The discovery in the 1950s of drugs that act in the nervous system has been important both for the understanding of neurobiology and the treatment of neurological diseases. Since then, very few new drugs have been developed.
The new system, detailed in today's edition of Nature Chemical Biology, was developed by UBC statisticians Jennifer Bryan and Rick White and Harvard's Randall Peterson and David Kokel. It can track the behavioral effects of up to 14,000 chemicals at a time and has already identified new chemicals that affect behaviour in fish.
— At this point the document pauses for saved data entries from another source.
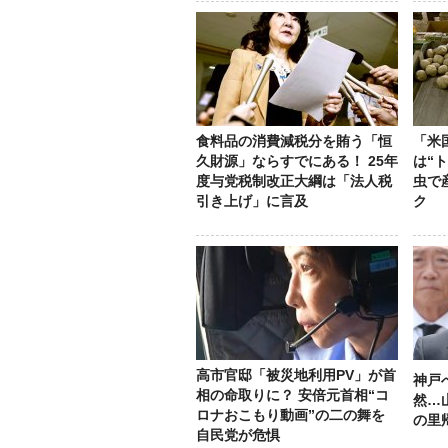
食料品の消費減税分を賄う「恒
「米
久財源」ならすでにある！ 25年
は“
度与党税制改正大綱は「法人税
虫で
引き上げ」に言及
ク
高市官邸「被災地利用PV」が首
神戸
相の命取りに？ 安倍元首相“コ
然…
ロナおこもり動画”の二の舞を
の里
自民党が危惧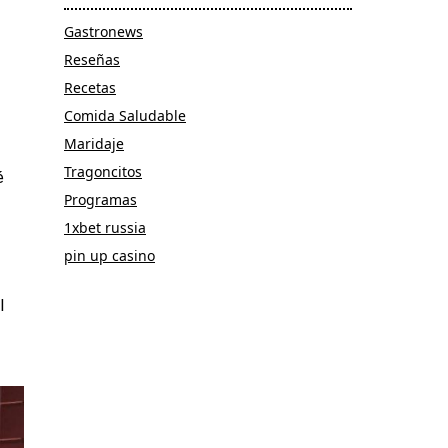
Gastronews
Reseñas
Recetas
Comida Saludable
Maridaje
Tragoncitos
é
Programas
1xbet russia
pin up casino
l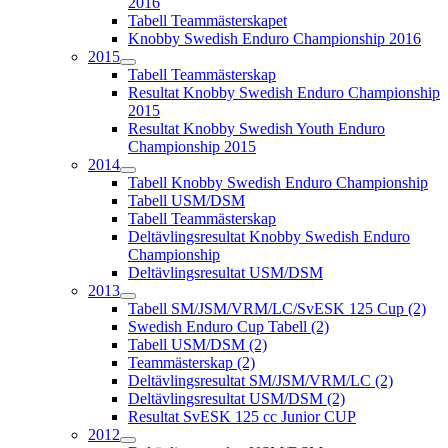
2016
Tabell Teammästerskapet
Knobby Swedish Enduro Championship 2016
2015
Tabell Teammästerskap
Resultat Knobby Swedish Enduro Championship
2015
Resultat Knobby Swedish Youth Enduro
Championship 2015
2014
Tabell Knobby Swedish Enduro Championship
Tabell USM/DSM
Tabell Teammästerskap
Deltävlingsresultat Knobby Swedish Enduro
Championship
Deltävlingsresultat USM/DSM
2013
Tabell SM/JSM/VRM/LC/SvESK 125 Cup (2)
Swedish Enduro Cup Tabell (2)
Tabell USM/DSM (2)
Teammästerskap (2)
Deltävlingsresultat SM/JSM/VRM/LC (2)
Deltävlingsresultat USM/DSM (2)
Resultat SvESK 125 cc Junior CUP
2012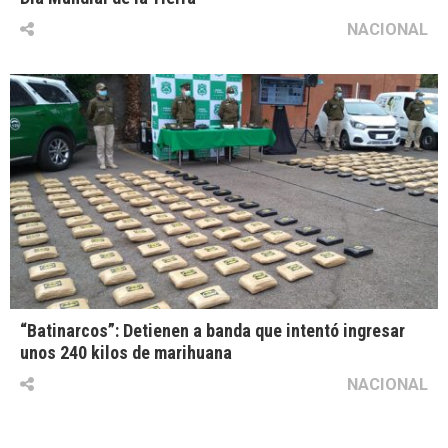
NACIONAL
“Batinarcos”: Detienen a banda que intentó ingresar
unos 240 kilos de marihuana
NACIONAL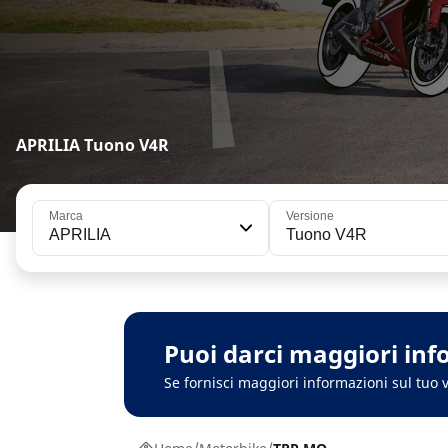
APRILIA Tuono V4R
Marca
Versione
APRILIA
Tuono V4R
Puoi darci maggiori inf
Se fornisci maggiori informazioni sul tuo v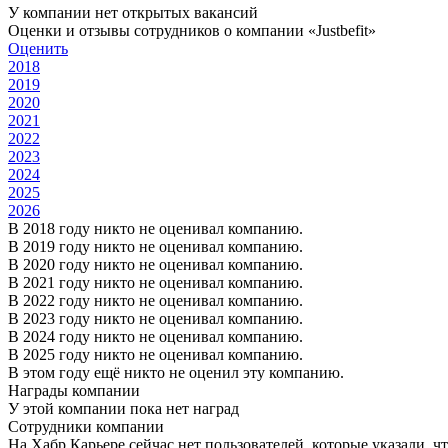
У компании нет открытых вакансий
Оценки и отзывы сотрудников о компании «Justbefit»
Оценить
2018
2019
2020
2021
2022
2023
2024
2025
2026
В 2018 году никто не оценивал компанию.
В 2019 году никто не оценивал компанию.
В 2020 году никто не оценивал компанию.
В 2021 году никто не оценивал компанию.
В 2022 году никто не оценивал компанию.
В 2023 году никто не оценивал компанию.
В 2024 году никто не оценивал компанию.
В 2025 году никто не оценивал компанию.
В этом году ещё никто не оценил эту компанию.
Награды компании
У этой компании пока нет наград
Сотрудники компании
На Хабр Карьере сейчас нет пользователей, которые указали, чт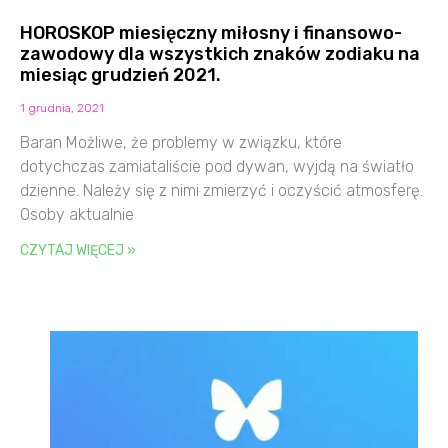
HOROSKOP miesięczny miłosny i finansowo-
zawodowy dla wszystkich znaków zodiaku na
miesiąc grudzień 2021.
1 grudnia, 2021
Baran Możliwe, że problemy w związku, które
dotychczas zamiataliście pod dywan, wyjdą na światło
dzienne. Należy się z nimi zmierzyć i oczyścić atmosferę.
Osoby aktualnie
CZYTAJ WIĘCEJ »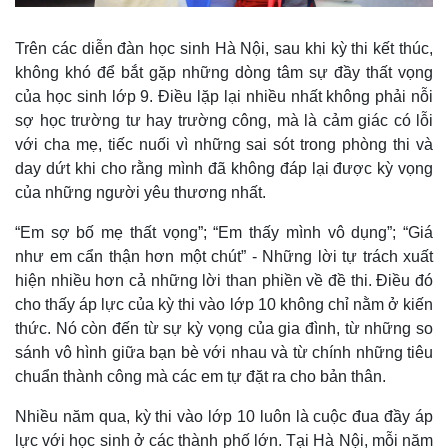
Giá cà phê
Trên các diễn đàn học sinh Hà Nội, sau khi kỳ thi kết thúc,
không khó để bắt gặp những dòng tâm sự đầy thất vọng
của học sinh lớp 9. Điều lặp lại nhiều nhất không phải nỗi
sợ học trường tư hay trường công, mà là cảm giác có lỗi
với cha mẹ, tiếc nuối vì những sai sót trong phòng thi và
day dứt khi cho rằng mình đã không đáp lại được kỳ vọng
của những người yêu thương nhất.
“Em sợ bố mẹ thất vọng”; “Em thấy mình vô dụng”; “Giá
như em cẩn thận hơn một chút” - Những lời tự trách xuất
hiện nhiều hơn cả những lời than phiền về đề thi. Điều đó
cho thấy áp lực của kỳ thi vào lớp 10 không chỉ nằm ở kiến
thức. Nó còn đến từ sự kỳ vọng của gia đình, từ những so
sánh vô hình giữa bạn bè với nhau và từ chính những tiêu
chuẩn thành công mà các em tự đặt ra cho bản thân.
Nhiều năm qua, kỳ thi vào lớp 10 luôn là cuộc đua đầy áp
lực với học sinh ở các thành phố lớn. Tại Hà Nội, mỗi năm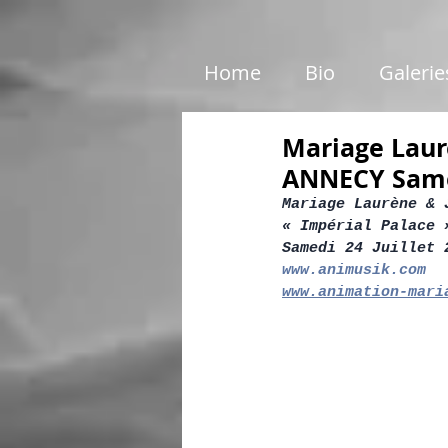
google01e5c46e6d87199c.html
Home
Bio
Galerie
Mariage Laurè
ANNECY Samed
Mariage Laurène & 
« Impérial Palace 
Samedi 24 Juillet 
www.animusik.com
www.animation-mari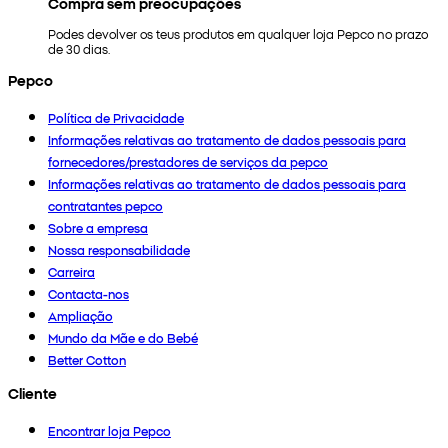
Compra sem preocupações
Podes devolver os teus produtos em qualquer loja Pepco no prazo
de 30 dias.
Pepco
Política de Privacidade
Informações relativas ao tratamento de dados pessoais para
fornecedores/prestadores de serviços da pepco
Informações relativas ao tratamento de dados pessoais para
contratantes pepco
Sobre a empresa
Nossa responsabilidade
Carreira
Contacta-nos
Ampliação
Mundo da Mãe e do Bebé
Better Cotton
Cliente
Encontrar loja Pepco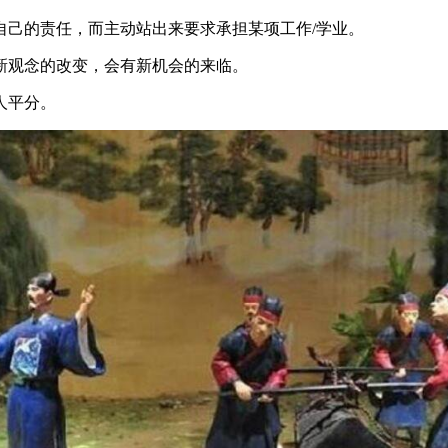
自己的责任，而主动站出来要求承担某项工作/学业。
新观念的改变，会有新机会的来临。
人平分。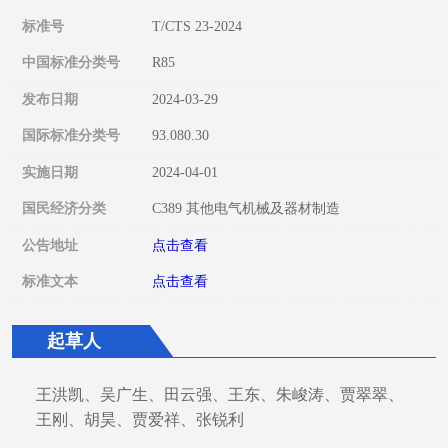
标准号
T/CTS 23-2024
中国标准分类号
R85
发布日期
2024-03-29
国际标准分类号
93.080.30
实施日期
2024-04-01
国民经济分类
C389 其他电气机械及器材制造
公告地址
点击查看
标准文本
点击查看
起草人
王洪凯、吴广生、田云强、王东、朱峻涛、贾翠翠、
王刚、胡昊、贾爱祥、张锐利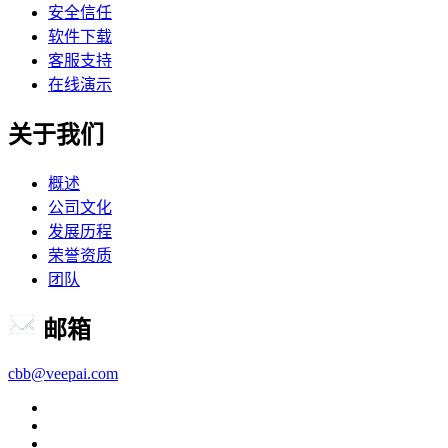
安全信任
软件下载
客服支持
在线演示
关于我们
概述
公司文化
发展历程
荣誉资质
团队
邮箱
cbb@veepai.com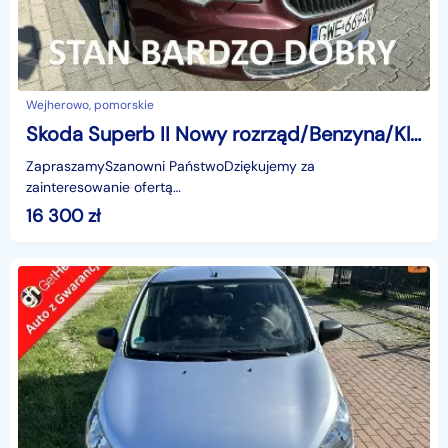
Wejherowo, pomorskie
Skoda Superb II Nowy rozrząd/Benzyna/Klimatronik/Podg. fotele/Fotele z pamięcią/Isof
ZapraszamySzanowni PaństwoDziękujemy za
zainteresowanie ofertą
AutazEuropejskichSalonow.pl.czynne:pn-pt 9-18.sob 10-15.
16 300
zł
Parkuje w Wejherowo,ul. Orzeszkowej 10,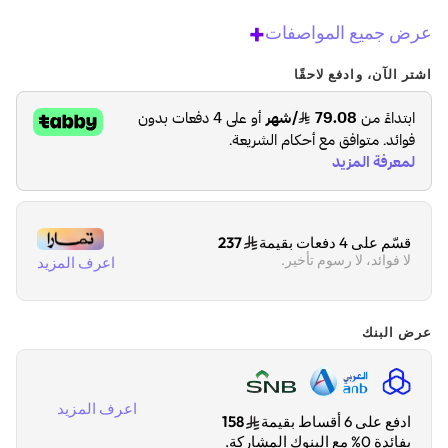
+
عرض جميع المواصفات
اشتر الآن، وادفع لاحقًا
قسّم على 4 دفعات بقيمة
237
لا فوائد، لا رسوم تأخير.
اعرف المزيد
عرض البنك
اعرف المزيد
ادفع على 6 أقساط بقيمة
158
بفائدة 0% مع البنوك المشاركة.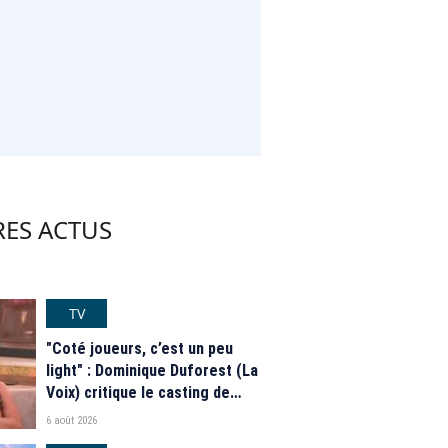
RES ACTUS
TV
"Coté joueurs, c’est un peu
light" : Dominique Duforest (La
Voix) critique le casting de
"Secret Story" 2026
6 août 2026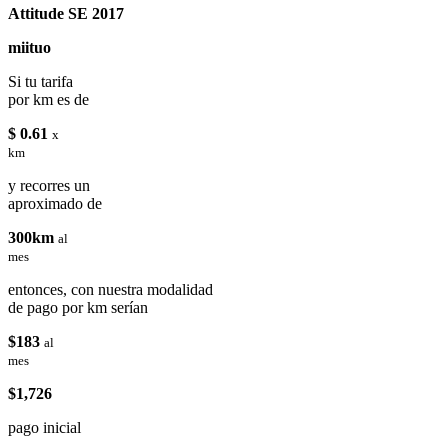
Attitude SE 2017
miituo
Si tu tarifa
por km es de
$ 0.61
x
km
y recorres un
aproximado de
300km
al
mes
entonces, con nuestra modalidad
de pago por km serían
$183
al
mes
$1,726
pago inicial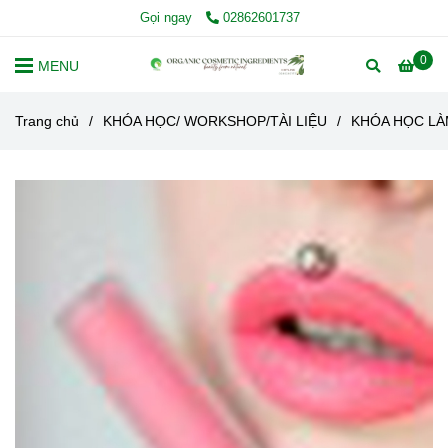
Gọi ngay
02862601737
0
MENU
Trang chủ
/
KHÓA HỌC/ WORKSHOP/TÀI LIỆU
/
KHÓA HỌC L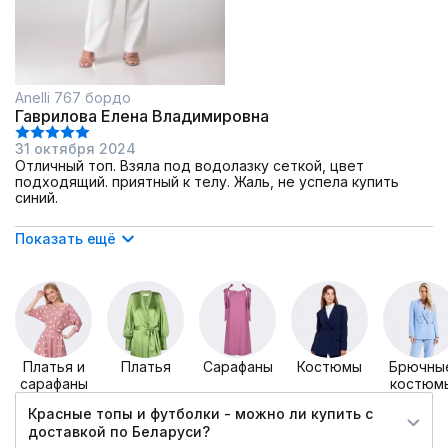
Anelli 767 бордо
Гаврилова Елена Владимировна
31 октября 2024
Отличный топ. Взяла под водолазку сеткой, цвет
подходящий. приятный к телу. Жаль, не успела купить
синий.
Показать ещё
Платья и
Платья
Сарафаны
Костюмы
Брючны
сарафаны
костюм
Красные топы и футболки - можно ли купить c
доставкой по Беларуси?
"The capacity of this approach is quite distinctive," says Bryan, an associate professor in the Department of Statistics and the Michael Smith Laboratories. "Most pharmacological studies of behaviour have been relatively small scale, involving a few small molecules at most."
"New psychoactive drugs represent new windows into how the brain works," says Randall Peterson of Harvard. "We hope that behavioral screens with zebrafish will lead to many new compounds that help us understand and ultimately treat nervous system disorders."
Zebrafish models have increasingly been used to assess drug toxicity and safety, largely because they are transparent, genetically tractable, and have organ systems that are very similar to those of humans. Zebrafish embryos are permeable to drugs.
Capable of screening approximately 5,000 zebrafish embryos per day, the new platform monitors the motion of embryos in response to two strong light pulses after exposure to chemicals, and compares that to untreated, controls. In total, the study evaluated the behavioral effects of compounds on more than a quarter million embryos.
"The UBC team was able to help devise ways to turn these behavioral observations into more manageable barcodes that capture how the behavior in a treated group differs from that in an untreated, control," says Bryan, co-author of the study. "This makes it possible to generate visualizations of the massive screening datasets generated by this powerful tool, and to group compounds based on the similarity of their associated barcodes."
The new tool may also make it possible to generate genetic models of nervous system disorders and screen for chemical modifiers of the associated behavioral defects.
Researchers from the University of California, San Francisco, were also involved in validating the results.